Now in the general population, the ratio of gays to straights is about 16 to 984 (1.6%). So if their test gives someone a positive reading, that increases the odds to 162 to 984, or 14%. So you can't use this test to accurately guess someone's sexual orientation. Simply because gay people are so rare that even a few percent of straight people misclassified will overwhelm the number of actual gay people.
But still that's a lot more accurate than human guessing or the base rate, and it's scientifically interesting that this is even possible. It's a proof of concept that higher accuracy may be possible with better methods and more data.
Another article claims this:
>when asked to pick out the ten faces it was most confident about, nine of the chosen were in fact gay. If the goal is to pick a small number of people who are very likely to be gay out of a large group, the system appears able to do so.
The test gives varying degrees of confidence, it gives much higher confidence to some people than others. There are some individuals that it can tell are definitely gay or straight. But for most it is more uncertain.
Also note that the estimates for the percentage of gay people vary a lot. Which could make the true accuracy as high as 42%. Also some people believe sexuality is more of a spectrum than a binary straight/gay. If so the straight people it misclassifies might lean more on the gay/bisexual spectrum than normal and the errors wouldn't seem so unreasonable.
Lastly all these "phrenology" references are silly.
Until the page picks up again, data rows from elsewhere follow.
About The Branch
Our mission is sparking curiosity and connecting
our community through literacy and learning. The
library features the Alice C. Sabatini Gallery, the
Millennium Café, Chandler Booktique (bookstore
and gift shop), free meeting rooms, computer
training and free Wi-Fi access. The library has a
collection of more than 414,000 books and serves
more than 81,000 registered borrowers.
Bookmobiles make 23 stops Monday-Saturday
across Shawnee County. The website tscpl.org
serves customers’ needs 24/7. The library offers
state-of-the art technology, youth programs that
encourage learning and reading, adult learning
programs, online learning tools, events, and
If you have methodological problem with this research I'd love to hear it. But I see people discarding the research simply because they don't like the conclusions. For this study and other facial correlations based research.
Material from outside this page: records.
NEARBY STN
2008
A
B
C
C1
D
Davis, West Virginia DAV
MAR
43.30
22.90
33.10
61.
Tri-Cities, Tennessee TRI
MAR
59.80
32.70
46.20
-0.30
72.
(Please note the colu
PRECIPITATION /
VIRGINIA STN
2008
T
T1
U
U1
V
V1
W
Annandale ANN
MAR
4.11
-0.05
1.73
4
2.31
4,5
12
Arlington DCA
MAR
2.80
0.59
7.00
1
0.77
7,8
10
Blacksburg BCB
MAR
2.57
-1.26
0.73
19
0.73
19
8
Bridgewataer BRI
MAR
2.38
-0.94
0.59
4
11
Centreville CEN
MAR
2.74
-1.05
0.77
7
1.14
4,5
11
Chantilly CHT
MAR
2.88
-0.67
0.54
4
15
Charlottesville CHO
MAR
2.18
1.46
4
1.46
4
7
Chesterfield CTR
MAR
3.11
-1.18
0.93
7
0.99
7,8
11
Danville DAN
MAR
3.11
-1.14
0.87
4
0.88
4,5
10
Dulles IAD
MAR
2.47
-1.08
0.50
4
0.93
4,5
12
This isn't new at all, there's tons of scientific research about digit ratios and all kinds of correlations they have with different things (https://en.wikipedia.org/wiki/Digit_ratio). Why wouldn't we expect even better correlations from all facial features?
Some human programmers got together and thought they could identify sexual orientation from faces, a silly bar room level idea in itself with no basis in reality and trained a neural net to express this prejudice. This is the same thing as a seer claiming to see the future.
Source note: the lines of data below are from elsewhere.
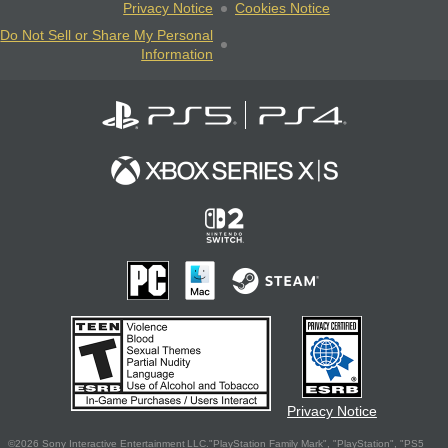
Privacy Notice
Cookies Notice
Do Not Sell or Share My Personal
Information
Privacy Notice
©2026 Sony Interactive Entertainment LLC."PlayStation Family Mark", "PlayStation", "PS5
>Among men, the classification accuracy equaled AUC = .81 when provided with one image per person. This means that in 81% of randomly selected pairs—composed of one gay and one heterosexual man—gay men were correctly ranked as more likely to be gay.
Pretty different from predicting one's sexual orientation.
What would happen if you took a big set of Facebook profiles and train some (the same if you wanna) CNN to classify picture->f for each f in profile features. Sure, for some features, your model should be able to deliver decent precision.
Does this mean that you quickly found out what features can be predicted from pictures & how well your CNN performs on that? Or is it possible that you just train models from picture->X where X is basically meaningless but significantly correlated with some feature because of the effect portrait in xkcd's "Significant" (Scientists investigate!) 
This is why the model is validated on a separate testing group from the training group which created it. There are lots of ways to do this, and the more sophisticated continually iterate training and testing to improve the model.
From the abstract: "Additionally, given that companies and governments are increasingly using computer vision algorithms to detect people’s intimate traits, our findings expose a threat to the privacy and safety of gay men and women."
Acknowledging that data analysis can create obstacles to freedom or serious social problems is a necessary step to preventing or addressing these issues, but public opinion is far from being there yet...
Articles like this give the impression that the authors are internet hustlers, not proper grad students.
A reason why we didn't read much about it is that most researchers know that you shouldn't publish about this. Otherwise you can quickly end up with blood on your hands.